▶ _TASK DESCRIPTION_
Working from the top of the records below, reproduce each line exactly, ending once you have written the line containing "In order to click on Contracts".

START EXTRACTED DATA

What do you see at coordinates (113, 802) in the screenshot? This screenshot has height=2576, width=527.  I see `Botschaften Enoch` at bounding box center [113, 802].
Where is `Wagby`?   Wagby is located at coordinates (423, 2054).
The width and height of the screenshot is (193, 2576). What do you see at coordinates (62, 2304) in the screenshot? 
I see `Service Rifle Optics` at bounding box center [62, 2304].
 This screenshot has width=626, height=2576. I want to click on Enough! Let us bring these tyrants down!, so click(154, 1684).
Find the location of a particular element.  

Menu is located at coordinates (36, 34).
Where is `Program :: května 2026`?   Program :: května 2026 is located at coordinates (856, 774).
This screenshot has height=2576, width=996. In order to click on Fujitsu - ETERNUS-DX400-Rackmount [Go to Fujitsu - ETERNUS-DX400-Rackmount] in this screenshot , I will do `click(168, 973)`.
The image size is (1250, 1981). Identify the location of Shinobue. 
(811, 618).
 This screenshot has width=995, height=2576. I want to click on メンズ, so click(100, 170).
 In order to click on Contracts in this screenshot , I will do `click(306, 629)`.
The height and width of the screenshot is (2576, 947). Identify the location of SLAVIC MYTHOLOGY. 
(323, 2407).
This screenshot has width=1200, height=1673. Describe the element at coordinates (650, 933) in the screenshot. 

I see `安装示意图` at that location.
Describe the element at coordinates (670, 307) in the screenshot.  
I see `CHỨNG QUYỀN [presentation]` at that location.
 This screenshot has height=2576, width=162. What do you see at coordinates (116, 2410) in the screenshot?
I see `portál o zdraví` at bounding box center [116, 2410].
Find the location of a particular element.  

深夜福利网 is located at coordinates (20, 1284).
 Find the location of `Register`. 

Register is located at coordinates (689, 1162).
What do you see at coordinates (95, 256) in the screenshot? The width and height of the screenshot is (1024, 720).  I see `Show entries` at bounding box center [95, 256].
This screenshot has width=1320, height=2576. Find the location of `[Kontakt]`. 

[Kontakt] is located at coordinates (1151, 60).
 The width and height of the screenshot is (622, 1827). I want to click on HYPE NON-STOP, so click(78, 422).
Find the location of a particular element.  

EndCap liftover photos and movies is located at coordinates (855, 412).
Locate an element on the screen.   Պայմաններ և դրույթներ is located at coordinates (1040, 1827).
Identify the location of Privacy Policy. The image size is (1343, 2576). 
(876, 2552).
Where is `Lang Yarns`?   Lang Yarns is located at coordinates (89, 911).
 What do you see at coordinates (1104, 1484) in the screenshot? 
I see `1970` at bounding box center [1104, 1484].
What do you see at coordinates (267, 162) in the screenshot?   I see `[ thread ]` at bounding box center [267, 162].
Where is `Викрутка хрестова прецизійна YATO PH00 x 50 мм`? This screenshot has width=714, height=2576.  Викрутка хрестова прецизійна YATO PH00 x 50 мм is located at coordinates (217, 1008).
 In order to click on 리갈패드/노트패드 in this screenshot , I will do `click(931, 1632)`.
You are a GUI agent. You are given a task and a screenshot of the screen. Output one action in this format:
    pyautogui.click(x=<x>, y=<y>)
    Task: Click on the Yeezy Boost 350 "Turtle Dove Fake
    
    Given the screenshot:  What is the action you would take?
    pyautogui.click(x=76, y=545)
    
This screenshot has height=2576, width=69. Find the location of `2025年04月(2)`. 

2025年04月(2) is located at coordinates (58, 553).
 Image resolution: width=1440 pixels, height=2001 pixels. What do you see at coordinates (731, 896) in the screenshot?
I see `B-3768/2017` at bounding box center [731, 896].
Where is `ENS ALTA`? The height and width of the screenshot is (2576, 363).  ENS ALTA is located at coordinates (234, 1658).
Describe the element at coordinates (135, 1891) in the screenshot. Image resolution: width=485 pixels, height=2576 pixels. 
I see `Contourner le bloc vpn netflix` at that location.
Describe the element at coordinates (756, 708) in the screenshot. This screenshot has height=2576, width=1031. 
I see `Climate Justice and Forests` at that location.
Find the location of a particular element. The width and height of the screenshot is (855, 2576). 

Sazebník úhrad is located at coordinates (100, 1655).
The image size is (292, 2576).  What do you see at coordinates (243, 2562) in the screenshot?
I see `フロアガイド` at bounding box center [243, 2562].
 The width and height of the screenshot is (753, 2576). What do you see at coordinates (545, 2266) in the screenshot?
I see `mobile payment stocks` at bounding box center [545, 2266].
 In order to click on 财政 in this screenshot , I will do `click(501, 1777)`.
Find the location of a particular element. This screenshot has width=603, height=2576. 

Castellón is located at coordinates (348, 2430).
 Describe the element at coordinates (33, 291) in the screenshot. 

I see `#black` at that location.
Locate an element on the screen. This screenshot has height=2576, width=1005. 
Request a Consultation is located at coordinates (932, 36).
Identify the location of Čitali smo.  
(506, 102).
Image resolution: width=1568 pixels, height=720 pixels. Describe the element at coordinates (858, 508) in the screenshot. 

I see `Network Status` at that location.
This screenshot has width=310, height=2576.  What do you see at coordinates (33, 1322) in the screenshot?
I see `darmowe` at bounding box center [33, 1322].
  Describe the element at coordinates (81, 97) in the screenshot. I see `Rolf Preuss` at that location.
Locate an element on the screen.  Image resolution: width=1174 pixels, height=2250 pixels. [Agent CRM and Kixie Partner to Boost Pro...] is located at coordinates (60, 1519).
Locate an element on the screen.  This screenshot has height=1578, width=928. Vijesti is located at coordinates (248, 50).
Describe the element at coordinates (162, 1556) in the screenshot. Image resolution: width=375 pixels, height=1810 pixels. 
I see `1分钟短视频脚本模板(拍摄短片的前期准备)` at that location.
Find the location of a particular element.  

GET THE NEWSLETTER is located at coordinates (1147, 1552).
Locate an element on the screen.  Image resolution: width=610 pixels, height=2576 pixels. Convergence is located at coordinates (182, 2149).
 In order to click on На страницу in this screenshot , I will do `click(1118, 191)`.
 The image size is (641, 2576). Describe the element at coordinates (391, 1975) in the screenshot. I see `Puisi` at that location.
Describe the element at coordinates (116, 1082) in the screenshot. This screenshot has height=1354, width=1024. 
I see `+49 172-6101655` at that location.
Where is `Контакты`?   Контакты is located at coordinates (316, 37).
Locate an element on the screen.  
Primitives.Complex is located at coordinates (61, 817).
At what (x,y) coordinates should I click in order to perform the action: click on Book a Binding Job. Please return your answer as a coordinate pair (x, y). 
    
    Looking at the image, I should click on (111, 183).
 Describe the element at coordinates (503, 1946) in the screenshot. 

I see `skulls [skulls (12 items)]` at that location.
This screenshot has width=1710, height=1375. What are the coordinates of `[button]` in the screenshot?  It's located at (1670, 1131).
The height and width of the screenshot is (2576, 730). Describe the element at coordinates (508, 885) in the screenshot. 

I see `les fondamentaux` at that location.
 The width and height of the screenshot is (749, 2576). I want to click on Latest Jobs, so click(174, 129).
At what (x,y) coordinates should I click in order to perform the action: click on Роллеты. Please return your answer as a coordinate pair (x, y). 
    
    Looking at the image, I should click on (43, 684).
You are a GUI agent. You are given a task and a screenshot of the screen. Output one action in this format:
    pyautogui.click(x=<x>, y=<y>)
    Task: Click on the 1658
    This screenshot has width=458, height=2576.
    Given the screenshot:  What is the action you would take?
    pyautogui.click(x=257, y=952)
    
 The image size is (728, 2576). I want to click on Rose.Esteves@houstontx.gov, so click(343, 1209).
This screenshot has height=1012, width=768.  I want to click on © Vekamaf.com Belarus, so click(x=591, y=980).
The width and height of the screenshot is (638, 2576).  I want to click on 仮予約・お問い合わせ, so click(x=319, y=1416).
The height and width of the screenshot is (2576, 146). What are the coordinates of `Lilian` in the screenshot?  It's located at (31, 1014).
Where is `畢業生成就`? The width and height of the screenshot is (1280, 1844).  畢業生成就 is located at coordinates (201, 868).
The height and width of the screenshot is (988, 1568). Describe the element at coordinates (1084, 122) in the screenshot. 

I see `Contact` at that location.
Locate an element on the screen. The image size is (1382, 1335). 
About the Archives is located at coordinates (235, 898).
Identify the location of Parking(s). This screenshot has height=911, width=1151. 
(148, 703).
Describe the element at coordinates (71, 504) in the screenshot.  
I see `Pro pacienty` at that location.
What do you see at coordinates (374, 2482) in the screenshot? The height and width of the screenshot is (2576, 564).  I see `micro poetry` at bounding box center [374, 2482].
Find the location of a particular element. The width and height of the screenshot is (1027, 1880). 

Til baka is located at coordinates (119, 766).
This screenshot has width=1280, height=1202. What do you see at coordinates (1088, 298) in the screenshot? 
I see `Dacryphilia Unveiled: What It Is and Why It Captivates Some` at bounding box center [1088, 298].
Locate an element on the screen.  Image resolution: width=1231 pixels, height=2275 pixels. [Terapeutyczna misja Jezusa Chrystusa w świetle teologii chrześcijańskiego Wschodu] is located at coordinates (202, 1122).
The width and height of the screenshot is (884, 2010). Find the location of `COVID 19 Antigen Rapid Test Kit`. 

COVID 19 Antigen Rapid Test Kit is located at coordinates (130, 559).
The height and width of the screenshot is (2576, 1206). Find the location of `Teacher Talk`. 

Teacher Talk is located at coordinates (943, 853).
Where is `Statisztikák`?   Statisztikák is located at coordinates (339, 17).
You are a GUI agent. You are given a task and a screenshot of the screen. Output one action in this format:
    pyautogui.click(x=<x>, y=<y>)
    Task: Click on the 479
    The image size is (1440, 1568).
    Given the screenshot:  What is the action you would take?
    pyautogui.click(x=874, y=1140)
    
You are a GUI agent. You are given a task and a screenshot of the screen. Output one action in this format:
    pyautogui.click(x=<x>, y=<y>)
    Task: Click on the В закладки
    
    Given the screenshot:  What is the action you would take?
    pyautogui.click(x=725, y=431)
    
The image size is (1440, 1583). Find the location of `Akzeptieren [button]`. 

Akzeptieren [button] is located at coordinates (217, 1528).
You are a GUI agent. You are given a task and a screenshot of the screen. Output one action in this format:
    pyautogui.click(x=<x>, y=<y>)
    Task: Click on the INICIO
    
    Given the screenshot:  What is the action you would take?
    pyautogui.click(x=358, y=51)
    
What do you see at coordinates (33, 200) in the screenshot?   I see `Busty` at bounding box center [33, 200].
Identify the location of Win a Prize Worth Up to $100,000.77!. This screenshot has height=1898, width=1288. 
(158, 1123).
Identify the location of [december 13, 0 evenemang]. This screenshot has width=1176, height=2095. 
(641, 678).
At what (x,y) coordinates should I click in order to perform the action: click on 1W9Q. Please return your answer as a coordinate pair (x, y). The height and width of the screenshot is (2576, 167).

END EXTRACTED DATA

▶ _WRITTEN SOLUTION_
What do you see at coordinates (113, 802) in the screenshot? This screenshot has height=2576, width=527.  I see `Botschaften Enoch` at bounding box center [113, 802].
Where is `Wagby`?   Wagby is located at coordinates (423, 2054).
The width and height of the screenshot is (193, 2576). What do you see at coordinates (62, 2304) in the screenshot? 
I see `Service Rifle Optics` at bounding box center [62, 2304].
 This screenshot has width=626, height=2576. I want to click on Enough! Let us bring these tyrants down!, so click(154, 1684).
Find the location of a particular element.  

Menu is located at coordinates (36, 34).
Where is `Program :: května 2026`?   Program :: května 2026 is located at coordinates (856, 774).
This screenshot has height=2576, width=996. In order to click on Fujitsu - ETERNUS-DX400-Rackmount [Go to Fujitsu - ETERNUS-DX400-Rackmount] in this screenshot , I will do `click(168, 973)`.
The image size is (1250, 1981). Identify the location of Shinobue. 
(811, 618).
 This screenshot has width=995, height=2576. I want to click on メンズ, so click(100, 170).
 In order to click on Contracts in this screenshot , I will do `click(306, 629)`.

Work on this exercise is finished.